> [About this exercise]: Search the entries for the word "跳过向导". Copy every line where it turns up.

Records from a data collection

____

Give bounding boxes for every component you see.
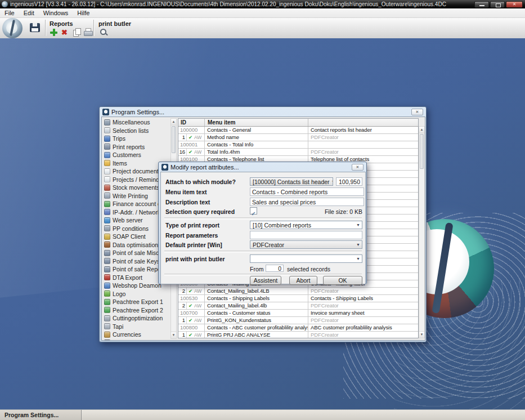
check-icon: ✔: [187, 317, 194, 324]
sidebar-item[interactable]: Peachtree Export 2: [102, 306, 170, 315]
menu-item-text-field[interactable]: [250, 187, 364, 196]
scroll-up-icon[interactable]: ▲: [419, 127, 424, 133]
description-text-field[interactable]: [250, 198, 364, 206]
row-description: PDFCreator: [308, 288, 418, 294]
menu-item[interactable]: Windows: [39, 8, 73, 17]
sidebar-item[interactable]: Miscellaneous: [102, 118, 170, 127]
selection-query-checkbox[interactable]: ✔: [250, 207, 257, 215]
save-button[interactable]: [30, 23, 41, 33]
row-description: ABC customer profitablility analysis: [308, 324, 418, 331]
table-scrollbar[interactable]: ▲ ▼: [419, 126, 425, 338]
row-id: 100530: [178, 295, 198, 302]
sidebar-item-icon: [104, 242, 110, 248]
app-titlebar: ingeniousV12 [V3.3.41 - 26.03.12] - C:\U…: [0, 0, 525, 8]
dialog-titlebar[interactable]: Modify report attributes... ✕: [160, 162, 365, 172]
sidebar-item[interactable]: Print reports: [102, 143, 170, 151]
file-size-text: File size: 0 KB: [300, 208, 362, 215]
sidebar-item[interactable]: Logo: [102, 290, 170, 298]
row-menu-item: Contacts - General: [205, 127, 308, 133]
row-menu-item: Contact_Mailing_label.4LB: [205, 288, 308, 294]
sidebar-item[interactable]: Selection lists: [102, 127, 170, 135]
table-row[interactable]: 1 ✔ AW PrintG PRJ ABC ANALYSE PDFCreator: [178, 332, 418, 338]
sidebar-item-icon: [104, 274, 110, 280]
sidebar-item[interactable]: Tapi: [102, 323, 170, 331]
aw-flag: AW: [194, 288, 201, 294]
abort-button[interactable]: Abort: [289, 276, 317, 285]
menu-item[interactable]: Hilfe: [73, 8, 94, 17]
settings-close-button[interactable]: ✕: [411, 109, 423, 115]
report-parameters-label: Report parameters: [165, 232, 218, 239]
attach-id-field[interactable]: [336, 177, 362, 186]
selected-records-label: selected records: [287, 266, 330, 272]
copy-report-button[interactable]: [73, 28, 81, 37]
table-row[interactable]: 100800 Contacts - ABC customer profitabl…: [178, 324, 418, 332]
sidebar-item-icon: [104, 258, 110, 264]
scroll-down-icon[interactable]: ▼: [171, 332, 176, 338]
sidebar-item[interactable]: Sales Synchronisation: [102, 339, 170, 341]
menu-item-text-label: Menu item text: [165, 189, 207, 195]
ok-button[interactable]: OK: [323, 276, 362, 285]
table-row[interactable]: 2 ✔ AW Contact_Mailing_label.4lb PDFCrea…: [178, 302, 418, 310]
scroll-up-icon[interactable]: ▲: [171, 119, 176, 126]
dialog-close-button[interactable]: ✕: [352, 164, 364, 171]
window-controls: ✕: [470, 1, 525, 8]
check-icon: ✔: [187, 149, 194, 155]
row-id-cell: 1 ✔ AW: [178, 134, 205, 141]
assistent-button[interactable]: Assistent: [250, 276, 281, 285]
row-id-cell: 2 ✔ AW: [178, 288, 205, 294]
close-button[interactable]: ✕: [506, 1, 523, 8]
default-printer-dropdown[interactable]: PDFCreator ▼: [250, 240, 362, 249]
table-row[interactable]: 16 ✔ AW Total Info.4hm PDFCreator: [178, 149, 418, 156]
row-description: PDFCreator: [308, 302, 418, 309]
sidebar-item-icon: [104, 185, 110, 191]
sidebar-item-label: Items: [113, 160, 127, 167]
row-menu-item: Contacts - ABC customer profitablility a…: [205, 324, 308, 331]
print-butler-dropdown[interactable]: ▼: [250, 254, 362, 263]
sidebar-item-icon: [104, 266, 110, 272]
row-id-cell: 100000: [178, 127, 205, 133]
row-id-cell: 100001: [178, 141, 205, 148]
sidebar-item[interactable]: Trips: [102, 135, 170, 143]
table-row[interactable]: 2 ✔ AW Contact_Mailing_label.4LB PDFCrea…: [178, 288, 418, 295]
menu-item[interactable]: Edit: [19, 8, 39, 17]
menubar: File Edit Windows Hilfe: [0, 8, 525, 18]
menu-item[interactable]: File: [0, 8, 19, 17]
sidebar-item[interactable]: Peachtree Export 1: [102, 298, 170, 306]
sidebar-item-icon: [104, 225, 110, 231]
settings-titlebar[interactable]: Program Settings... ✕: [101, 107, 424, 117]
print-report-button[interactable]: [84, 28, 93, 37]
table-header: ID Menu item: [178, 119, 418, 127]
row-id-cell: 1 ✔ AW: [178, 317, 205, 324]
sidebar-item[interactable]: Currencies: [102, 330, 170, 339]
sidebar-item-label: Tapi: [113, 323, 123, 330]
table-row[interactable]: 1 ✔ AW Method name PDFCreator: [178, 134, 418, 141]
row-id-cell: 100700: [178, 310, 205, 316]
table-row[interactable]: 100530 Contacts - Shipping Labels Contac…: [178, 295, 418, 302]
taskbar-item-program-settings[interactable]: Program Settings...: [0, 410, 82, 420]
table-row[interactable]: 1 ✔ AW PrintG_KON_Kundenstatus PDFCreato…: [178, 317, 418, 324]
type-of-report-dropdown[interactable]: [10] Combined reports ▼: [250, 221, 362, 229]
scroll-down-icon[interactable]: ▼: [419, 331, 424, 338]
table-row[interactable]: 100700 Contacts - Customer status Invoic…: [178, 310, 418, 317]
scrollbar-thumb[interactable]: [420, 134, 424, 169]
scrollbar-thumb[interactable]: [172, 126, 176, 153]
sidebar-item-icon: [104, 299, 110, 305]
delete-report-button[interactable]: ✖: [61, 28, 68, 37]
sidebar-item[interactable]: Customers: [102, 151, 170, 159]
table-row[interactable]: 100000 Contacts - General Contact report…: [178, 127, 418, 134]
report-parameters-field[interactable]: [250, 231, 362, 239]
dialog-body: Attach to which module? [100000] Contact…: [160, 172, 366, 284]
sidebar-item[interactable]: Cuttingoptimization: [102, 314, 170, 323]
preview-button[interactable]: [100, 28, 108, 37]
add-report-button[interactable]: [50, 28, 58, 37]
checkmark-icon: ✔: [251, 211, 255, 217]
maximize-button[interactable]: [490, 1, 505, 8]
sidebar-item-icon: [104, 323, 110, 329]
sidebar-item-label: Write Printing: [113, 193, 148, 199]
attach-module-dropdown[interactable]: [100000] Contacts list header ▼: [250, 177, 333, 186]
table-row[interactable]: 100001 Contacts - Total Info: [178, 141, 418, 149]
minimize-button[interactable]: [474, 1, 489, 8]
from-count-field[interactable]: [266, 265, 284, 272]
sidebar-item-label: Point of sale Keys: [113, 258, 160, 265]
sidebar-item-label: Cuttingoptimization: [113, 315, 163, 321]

____

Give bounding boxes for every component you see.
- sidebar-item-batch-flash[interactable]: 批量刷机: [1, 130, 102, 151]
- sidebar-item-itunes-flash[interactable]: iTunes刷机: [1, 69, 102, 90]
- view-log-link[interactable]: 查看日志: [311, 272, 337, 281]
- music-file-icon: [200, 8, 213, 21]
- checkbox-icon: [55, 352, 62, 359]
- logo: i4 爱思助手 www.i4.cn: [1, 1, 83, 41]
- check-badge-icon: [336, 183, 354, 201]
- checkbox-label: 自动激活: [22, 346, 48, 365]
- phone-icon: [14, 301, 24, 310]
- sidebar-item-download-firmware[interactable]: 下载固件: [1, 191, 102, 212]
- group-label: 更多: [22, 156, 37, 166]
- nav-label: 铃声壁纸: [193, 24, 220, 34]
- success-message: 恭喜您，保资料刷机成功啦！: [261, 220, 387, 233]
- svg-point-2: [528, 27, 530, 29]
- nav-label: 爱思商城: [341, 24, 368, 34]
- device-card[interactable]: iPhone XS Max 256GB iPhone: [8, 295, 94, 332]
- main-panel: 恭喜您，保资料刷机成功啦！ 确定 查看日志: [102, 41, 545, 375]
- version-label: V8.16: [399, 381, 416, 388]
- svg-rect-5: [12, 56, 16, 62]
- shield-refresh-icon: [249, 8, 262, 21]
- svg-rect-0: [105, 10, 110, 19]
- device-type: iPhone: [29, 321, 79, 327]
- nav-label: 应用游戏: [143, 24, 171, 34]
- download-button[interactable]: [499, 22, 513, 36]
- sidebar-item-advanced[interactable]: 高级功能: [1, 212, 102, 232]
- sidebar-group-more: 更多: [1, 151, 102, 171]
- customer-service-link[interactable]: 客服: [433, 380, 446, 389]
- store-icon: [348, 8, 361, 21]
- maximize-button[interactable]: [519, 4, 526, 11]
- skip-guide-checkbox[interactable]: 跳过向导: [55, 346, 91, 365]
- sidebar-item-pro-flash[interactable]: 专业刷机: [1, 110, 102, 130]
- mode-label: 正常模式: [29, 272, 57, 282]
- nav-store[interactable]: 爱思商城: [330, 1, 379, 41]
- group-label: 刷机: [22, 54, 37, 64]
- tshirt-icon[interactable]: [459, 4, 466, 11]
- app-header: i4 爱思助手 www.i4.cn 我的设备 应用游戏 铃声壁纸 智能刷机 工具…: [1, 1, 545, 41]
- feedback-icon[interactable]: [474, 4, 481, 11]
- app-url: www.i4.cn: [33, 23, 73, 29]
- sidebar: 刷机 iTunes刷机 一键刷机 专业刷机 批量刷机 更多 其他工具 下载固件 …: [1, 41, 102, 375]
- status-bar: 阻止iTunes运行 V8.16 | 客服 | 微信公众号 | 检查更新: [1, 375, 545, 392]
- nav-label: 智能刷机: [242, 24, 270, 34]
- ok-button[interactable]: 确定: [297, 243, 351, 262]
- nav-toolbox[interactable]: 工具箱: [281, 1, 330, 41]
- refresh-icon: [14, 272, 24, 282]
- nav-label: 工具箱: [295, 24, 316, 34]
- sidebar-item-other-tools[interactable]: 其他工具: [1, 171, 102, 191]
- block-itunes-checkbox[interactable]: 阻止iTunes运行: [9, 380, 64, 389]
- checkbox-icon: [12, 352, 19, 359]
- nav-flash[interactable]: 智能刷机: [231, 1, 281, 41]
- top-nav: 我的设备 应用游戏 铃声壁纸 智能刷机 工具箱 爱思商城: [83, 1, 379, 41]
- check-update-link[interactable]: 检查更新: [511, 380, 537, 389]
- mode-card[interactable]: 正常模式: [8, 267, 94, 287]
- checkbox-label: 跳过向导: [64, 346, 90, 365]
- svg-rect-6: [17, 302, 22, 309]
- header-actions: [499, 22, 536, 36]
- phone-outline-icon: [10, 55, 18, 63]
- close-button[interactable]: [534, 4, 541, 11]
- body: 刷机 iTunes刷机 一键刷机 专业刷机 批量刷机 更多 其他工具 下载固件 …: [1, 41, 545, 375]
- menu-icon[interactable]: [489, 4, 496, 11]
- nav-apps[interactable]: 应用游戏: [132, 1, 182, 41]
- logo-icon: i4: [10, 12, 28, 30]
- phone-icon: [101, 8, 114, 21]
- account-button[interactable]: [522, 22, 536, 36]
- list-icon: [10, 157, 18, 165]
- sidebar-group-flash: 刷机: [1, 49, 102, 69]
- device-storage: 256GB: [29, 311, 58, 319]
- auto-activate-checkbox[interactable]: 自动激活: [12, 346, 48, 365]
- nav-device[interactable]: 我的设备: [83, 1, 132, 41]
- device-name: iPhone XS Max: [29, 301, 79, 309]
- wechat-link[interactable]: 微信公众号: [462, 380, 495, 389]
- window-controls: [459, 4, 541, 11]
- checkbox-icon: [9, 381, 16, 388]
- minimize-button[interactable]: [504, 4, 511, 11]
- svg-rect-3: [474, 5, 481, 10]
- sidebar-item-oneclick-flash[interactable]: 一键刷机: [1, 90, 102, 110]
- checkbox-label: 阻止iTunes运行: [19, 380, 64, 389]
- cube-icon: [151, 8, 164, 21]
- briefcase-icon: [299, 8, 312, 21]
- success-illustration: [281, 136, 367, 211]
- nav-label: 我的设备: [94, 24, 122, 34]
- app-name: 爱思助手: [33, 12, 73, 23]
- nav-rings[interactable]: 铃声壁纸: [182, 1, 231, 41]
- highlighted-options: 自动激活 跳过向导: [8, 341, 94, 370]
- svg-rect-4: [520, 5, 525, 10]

____

> [Result of the task]:
- skip-guide-checkbox[interactable]: 跳过向导: [55, 346, 91, 365]
- checkbox-label: 跳过向导: [64, 346, 90, 365]
- highlighted-options: 自动激活 跳过向导: [8, 341, 94, 370]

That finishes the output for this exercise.